[Opening SUPPLIED DATA section]

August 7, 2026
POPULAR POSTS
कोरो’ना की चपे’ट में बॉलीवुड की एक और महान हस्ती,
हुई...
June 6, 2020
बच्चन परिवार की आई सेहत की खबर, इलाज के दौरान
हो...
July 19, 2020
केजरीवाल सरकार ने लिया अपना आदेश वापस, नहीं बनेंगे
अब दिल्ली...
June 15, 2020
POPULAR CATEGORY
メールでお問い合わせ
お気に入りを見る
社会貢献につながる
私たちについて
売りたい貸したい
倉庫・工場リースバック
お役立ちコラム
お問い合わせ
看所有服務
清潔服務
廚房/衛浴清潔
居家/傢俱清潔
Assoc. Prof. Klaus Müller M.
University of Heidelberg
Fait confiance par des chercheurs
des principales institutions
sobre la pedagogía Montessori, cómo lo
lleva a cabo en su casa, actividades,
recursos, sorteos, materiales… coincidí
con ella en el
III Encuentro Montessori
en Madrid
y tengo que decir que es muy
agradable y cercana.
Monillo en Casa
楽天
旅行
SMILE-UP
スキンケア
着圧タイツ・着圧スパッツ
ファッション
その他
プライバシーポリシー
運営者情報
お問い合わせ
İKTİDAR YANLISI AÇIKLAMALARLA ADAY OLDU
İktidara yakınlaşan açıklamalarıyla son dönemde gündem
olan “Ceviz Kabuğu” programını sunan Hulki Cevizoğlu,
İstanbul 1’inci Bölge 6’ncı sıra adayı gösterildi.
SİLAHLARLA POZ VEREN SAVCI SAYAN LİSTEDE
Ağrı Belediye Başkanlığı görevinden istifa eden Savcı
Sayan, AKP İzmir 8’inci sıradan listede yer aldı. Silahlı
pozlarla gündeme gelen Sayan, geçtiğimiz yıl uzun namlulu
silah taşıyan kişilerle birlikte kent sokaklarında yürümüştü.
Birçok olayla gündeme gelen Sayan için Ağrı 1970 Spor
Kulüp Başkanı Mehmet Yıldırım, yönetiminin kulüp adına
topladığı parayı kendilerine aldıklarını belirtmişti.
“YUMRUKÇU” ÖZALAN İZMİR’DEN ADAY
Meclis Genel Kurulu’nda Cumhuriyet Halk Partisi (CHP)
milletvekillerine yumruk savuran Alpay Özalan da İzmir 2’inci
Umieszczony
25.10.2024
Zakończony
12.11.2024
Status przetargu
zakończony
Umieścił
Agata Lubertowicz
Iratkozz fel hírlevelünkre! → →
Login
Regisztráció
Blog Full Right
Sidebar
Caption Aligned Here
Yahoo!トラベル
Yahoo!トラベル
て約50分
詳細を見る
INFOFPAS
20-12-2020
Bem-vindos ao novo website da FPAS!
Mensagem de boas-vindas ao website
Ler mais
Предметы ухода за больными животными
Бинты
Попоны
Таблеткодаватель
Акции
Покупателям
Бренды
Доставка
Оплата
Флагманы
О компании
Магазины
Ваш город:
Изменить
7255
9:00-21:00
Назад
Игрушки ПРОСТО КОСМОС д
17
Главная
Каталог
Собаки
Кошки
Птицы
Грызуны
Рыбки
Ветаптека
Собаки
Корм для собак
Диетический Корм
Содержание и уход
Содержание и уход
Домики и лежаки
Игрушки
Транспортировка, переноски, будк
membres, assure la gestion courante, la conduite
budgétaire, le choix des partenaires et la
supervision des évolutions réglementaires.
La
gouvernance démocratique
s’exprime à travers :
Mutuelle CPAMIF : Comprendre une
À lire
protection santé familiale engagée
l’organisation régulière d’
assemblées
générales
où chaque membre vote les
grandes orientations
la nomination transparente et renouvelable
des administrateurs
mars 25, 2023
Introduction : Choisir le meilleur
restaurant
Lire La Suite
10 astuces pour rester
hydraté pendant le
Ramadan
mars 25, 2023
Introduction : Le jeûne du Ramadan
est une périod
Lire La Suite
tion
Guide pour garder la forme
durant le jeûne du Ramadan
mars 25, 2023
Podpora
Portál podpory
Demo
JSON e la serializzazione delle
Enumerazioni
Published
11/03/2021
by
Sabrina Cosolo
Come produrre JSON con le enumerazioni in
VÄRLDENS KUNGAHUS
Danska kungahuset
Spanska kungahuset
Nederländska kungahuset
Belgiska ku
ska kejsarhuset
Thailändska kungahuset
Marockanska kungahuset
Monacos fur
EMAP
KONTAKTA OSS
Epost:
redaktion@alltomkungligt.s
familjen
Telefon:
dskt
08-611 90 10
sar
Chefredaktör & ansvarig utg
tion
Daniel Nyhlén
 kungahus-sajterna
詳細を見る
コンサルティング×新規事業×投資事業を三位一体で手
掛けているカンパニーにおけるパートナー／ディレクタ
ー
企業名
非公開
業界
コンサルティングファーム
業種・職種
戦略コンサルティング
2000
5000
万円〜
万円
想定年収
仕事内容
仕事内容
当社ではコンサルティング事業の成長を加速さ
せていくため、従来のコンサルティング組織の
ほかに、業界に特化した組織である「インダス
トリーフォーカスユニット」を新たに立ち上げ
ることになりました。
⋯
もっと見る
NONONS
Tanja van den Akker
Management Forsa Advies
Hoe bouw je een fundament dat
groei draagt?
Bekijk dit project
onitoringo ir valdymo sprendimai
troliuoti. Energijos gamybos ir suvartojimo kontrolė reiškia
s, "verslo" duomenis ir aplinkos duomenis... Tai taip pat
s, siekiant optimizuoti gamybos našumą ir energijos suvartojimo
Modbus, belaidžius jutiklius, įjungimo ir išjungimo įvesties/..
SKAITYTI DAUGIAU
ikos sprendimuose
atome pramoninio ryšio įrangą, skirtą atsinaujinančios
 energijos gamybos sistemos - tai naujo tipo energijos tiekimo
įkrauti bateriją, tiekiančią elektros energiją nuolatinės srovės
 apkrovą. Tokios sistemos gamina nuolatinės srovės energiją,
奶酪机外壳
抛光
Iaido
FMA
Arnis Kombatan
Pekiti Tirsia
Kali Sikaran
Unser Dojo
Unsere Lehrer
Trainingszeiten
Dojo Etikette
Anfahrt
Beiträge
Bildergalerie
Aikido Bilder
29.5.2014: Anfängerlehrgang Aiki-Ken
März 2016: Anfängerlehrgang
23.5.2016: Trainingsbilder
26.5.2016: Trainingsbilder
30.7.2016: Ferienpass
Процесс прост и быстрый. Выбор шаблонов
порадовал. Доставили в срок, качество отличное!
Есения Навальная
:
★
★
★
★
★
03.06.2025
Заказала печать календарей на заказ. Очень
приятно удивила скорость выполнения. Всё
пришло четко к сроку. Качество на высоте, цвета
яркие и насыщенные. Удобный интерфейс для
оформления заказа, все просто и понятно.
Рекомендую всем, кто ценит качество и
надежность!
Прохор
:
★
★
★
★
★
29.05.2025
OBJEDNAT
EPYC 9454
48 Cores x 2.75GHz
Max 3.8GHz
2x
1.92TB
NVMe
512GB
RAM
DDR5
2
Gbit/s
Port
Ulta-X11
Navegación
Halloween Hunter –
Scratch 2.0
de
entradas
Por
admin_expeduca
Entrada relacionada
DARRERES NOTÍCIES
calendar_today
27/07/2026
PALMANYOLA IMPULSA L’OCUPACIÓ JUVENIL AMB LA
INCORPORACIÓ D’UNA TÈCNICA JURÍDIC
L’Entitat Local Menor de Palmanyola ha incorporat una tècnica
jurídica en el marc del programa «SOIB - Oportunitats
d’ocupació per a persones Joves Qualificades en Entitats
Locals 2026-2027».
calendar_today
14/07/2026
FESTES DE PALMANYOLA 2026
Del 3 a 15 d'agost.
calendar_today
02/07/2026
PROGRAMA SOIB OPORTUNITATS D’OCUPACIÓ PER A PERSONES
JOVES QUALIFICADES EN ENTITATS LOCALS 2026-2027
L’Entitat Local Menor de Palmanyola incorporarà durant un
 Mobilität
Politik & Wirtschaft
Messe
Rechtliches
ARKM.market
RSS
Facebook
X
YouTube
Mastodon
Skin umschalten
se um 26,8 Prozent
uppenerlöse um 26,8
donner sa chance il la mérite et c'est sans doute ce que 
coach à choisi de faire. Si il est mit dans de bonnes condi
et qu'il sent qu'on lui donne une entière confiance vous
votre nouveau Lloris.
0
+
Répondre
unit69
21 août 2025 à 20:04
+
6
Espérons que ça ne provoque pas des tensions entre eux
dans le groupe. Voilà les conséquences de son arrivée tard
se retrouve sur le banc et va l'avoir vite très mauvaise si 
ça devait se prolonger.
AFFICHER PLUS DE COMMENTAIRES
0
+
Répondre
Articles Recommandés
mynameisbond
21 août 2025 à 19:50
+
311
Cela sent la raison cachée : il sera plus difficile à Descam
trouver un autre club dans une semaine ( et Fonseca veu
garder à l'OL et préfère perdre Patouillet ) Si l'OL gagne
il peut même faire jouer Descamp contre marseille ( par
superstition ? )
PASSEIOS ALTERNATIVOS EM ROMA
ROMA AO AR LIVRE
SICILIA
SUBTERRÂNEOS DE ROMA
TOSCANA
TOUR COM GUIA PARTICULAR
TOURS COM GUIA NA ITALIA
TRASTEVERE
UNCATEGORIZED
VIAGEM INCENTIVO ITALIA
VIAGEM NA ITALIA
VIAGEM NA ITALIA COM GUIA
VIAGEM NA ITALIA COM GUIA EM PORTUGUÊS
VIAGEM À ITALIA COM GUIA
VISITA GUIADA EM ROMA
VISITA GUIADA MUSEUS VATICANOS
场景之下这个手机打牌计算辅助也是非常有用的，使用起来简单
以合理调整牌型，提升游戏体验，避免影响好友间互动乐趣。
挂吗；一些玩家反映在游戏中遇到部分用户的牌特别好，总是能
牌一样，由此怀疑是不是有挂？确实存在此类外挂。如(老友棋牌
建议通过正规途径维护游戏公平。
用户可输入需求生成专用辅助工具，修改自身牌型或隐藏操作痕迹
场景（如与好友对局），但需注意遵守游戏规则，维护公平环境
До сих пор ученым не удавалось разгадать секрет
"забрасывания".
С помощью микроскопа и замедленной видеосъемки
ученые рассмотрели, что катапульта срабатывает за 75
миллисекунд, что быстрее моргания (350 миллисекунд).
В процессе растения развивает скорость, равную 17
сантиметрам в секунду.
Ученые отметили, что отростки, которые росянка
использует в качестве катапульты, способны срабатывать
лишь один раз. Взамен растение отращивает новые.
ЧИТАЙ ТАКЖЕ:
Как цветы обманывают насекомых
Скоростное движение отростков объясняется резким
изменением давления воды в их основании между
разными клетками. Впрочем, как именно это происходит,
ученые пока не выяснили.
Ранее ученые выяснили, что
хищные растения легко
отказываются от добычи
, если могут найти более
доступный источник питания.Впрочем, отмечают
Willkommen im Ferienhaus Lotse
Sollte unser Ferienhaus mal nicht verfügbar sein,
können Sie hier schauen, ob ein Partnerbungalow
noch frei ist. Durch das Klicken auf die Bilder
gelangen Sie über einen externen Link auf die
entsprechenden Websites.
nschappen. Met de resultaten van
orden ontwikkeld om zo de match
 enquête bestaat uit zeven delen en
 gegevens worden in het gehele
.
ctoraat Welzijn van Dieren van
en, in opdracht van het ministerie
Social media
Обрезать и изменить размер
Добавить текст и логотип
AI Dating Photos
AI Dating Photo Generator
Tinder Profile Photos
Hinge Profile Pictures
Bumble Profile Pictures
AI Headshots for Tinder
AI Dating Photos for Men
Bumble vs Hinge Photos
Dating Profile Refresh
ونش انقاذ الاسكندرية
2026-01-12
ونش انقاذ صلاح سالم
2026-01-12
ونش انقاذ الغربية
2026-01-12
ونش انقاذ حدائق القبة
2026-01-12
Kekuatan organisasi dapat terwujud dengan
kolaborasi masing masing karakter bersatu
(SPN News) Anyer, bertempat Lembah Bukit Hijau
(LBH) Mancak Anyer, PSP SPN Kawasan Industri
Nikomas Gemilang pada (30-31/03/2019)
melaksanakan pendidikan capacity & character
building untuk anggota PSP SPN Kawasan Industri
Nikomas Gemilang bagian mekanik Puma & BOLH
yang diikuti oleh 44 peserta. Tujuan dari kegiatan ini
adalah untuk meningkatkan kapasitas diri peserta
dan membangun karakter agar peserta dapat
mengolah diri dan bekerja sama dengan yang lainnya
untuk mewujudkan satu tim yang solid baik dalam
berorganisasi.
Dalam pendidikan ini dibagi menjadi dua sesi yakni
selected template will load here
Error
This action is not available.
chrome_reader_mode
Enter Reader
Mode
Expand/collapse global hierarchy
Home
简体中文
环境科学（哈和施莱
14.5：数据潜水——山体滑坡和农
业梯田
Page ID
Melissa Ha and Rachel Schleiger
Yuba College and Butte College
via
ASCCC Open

[Closing SUPPLIED DATA section]

## WHAT THE TASK REQUIRES
All lines from the listing above that include "gamybos" should be shown.

## FINISHED TASK
troliuoti. Energijos gamybos ir suvartojimo kontrolė reiškia
s, siekiant optimizuoti gamybos našumą ir energijos suvartojimo
 energijos gamybos sistemos - tai naujo tipo energijos tiekimo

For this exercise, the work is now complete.